* _INFORMATION_

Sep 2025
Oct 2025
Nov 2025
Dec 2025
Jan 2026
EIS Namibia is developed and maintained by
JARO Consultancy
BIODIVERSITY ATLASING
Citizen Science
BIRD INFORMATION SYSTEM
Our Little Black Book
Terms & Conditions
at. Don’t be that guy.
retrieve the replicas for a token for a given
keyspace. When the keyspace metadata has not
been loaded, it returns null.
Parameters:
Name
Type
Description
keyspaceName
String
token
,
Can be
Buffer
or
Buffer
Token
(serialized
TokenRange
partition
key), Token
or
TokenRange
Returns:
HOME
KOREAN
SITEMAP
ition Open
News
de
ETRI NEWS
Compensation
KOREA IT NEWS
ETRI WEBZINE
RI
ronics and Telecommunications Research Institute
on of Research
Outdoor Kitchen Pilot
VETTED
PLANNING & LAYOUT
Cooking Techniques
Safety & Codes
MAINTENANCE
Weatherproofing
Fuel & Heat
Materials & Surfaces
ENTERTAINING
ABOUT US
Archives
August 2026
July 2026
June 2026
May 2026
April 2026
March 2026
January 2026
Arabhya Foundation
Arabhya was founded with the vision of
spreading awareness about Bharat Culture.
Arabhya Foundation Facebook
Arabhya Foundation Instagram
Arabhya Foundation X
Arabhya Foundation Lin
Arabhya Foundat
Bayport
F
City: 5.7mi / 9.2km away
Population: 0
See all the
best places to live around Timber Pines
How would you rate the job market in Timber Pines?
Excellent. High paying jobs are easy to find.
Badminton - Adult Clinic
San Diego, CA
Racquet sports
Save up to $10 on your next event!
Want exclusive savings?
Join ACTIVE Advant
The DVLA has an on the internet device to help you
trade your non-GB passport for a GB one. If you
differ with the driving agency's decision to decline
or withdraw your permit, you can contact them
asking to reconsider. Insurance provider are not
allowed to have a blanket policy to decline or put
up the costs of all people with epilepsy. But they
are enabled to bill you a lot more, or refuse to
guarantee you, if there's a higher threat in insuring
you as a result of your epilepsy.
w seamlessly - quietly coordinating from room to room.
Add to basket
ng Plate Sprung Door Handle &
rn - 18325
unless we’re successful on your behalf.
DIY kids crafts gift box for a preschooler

* _REQUIRED ACTION_
Give the number of lines in the records above that contain the word "your", and nothing more.

* _REPLY TO THE EXERCISE_
5